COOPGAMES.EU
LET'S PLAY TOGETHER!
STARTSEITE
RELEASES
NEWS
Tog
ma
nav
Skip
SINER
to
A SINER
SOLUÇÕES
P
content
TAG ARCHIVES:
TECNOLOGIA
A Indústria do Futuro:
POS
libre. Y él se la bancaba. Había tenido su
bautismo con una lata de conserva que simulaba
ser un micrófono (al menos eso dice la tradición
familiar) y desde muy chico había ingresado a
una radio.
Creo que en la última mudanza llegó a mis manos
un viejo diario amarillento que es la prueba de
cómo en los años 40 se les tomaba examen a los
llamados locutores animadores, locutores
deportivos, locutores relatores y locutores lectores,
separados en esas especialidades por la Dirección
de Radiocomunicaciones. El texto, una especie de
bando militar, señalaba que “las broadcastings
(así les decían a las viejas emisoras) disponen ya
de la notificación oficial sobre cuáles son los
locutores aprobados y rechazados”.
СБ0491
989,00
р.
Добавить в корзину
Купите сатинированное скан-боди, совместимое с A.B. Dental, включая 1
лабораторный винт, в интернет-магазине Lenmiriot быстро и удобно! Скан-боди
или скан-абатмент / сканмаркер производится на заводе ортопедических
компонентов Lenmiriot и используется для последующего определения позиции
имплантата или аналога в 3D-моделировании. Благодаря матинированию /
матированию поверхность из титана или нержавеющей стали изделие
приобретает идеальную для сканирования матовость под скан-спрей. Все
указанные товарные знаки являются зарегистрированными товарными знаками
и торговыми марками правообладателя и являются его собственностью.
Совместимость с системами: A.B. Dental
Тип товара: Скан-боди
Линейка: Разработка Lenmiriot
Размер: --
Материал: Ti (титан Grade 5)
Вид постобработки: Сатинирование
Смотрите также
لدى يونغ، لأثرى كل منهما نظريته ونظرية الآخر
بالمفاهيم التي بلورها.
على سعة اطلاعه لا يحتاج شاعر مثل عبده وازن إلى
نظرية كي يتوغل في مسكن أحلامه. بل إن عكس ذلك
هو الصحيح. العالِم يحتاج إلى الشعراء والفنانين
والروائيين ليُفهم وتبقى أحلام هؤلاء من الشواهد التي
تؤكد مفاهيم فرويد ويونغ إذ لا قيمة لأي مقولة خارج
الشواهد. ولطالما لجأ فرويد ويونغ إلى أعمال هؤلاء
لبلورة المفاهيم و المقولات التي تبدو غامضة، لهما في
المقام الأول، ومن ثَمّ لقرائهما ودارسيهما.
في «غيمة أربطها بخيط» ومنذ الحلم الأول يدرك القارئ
...
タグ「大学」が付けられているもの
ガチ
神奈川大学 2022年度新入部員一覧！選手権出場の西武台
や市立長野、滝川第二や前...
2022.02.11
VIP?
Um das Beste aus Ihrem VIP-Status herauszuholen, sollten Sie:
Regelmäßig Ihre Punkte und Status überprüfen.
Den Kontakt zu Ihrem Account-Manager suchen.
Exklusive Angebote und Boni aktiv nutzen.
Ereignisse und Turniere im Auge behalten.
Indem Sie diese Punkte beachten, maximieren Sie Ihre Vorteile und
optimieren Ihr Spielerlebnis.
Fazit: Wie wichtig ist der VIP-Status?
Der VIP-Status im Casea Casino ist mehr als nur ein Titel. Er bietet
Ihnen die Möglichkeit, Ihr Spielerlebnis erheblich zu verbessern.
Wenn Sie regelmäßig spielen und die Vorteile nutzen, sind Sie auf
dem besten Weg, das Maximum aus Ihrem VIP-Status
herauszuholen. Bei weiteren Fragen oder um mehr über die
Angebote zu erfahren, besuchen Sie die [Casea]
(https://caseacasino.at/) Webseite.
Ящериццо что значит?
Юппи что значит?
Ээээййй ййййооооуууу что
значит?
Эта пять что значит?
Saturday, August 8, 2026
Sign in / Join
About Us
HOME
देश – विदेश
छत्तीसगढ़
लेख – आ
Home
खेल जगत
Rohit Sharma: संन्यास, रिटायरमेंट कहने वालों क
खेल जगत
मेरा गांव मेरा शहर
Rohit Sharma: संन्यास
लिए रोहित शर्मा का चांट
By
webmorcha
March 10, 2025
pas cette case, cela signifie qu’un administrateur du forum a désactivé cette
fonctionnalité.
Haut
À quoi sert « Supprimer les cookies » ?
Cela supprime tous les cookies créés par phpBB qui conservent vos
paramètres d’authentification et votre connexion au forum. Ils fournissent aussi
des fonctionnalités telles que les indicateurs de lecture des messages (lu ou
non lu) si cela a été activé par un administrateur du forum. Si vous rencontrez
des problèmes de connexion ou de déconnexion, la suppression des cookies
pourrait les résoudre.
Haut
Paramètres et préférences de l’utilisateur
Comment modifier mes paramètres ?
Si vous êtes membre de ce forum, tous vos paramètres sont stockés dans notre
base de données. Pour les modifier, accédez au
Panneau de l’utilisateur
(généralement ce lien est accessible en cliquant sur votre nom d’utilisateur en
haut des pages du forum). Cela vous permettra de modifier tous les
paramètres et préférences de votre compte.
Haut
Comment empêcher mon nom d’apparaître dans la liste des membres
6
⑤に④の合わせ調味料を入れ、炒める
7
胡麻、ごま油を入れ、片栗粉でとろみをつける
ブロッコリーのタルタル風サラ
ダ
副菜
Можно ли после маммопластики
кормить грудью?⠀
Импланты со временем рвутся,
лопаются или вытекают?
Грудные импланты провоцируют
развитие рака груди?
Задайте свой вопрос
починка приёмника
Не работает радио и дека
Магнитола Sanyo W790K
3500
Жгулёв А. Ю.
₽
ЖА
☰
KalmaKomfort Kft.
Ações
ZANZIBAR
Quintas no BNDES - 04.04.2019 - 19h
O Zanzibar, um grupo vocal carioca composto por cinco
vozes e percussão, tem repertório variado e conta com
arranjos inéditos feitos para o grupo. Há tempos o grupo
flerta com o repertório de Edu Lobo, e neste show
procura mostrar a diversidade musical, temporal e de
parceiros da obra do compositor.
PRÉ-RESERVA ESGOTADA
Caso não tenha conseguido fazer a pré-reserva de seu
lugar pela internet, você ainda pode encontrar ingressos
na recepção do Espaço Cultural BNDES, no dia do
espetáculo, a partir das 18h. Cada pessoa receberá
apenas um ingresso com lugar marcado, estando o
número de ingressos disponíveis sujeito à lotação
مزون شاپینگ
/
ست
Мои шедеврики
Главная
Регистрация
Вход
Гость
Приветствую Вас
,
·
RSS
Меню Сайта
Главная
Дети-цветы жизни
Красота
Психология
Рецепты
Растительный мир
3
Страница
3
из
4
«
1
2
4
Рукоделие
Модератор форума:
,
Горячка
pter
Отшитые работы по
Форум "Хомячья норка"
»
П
...
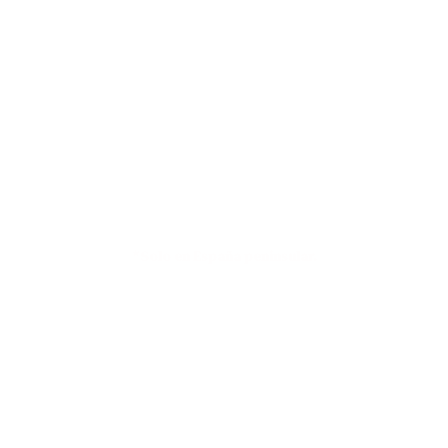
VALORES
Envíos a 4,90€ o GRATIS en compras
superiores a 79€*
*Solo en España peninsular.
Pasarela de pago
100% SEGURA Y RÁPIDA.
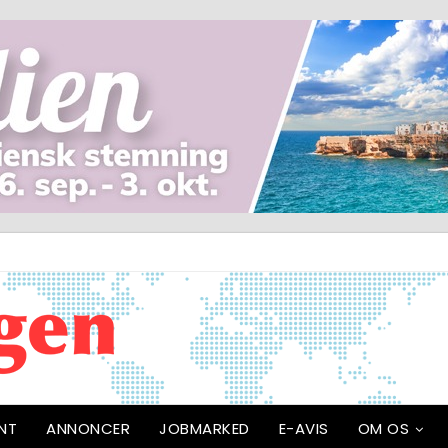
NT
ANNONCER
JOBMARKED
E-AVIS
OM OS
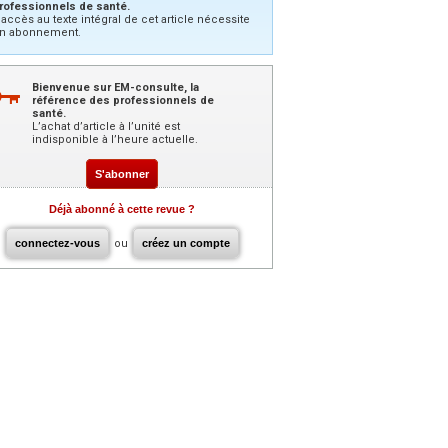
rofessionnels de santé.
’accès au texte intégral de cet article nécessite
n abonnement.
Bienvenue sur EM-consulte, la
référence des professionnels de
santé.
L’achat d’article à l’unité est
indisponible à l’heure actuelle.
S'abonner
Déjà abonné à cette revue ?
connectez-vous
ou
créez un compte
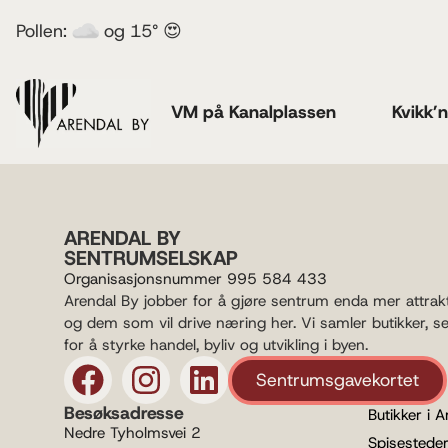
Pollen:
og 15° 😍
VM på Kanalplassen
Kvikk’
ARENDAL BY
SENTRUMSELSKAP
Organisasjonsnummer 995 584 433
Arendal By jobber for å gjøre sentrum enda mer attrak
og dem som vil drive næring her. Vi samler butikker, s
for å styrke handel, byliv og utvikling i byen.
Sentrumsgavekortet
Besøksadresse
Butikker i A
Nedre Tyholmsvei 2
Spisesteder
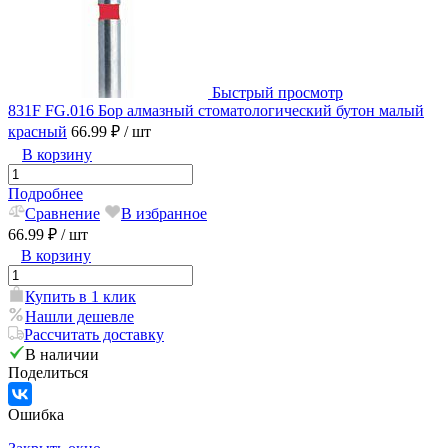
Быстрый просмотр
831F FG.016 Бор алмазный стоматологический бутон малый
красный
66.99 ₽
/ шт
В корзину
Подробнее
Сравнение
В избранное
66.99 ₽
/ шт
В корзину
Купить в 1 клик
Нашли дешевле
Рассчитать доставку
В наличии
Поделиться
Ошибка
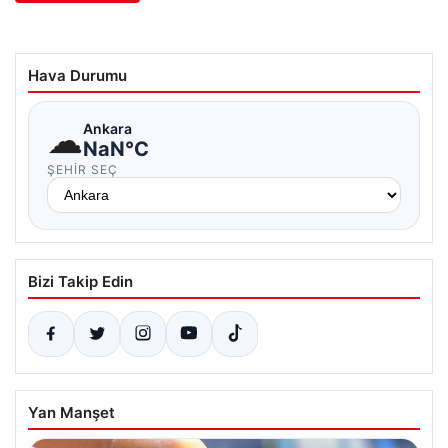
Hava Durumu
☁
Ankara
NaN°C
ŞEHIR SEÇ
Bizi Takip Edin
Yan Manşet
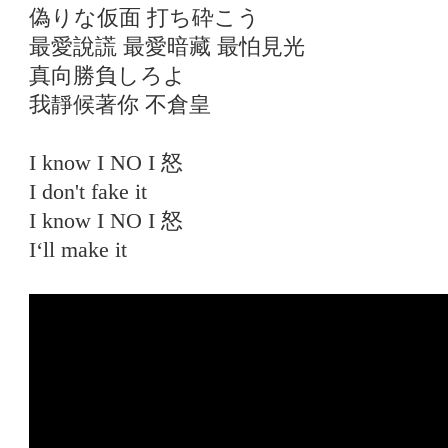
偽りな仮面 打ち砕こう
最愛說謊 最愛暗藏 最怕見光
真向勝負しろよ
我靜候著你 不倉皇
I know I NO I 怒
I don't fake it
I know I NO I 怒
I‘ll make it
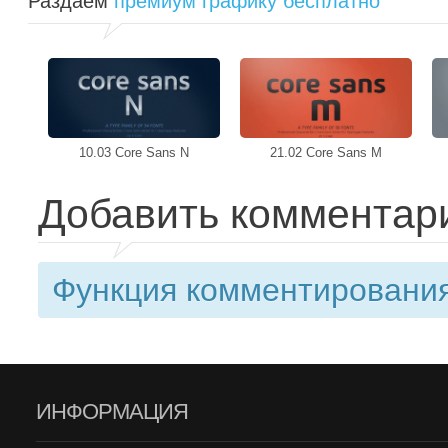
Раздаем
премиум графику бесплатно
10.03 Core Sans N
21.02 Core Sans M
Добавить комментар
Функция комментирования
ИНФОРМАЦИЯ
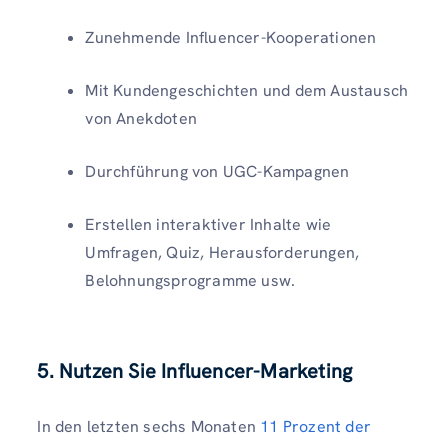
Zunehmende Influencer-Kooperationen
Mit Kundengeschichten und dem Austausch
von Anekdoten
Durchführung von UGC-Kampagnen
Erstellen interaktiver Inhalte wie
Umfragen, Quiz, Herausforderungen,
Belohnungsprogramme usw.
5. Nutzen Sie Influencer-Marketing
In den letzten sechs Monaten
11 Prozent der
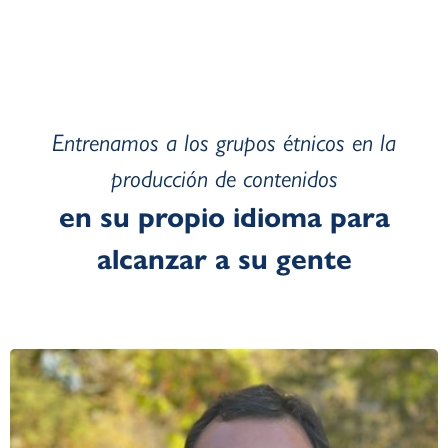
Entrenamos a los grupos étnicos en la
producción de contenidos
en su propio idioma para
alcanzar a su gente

## What to do
Looking at the records above, how many lines include "herauszuholen"? Please give the number and nothing more.

## Finished exercise
2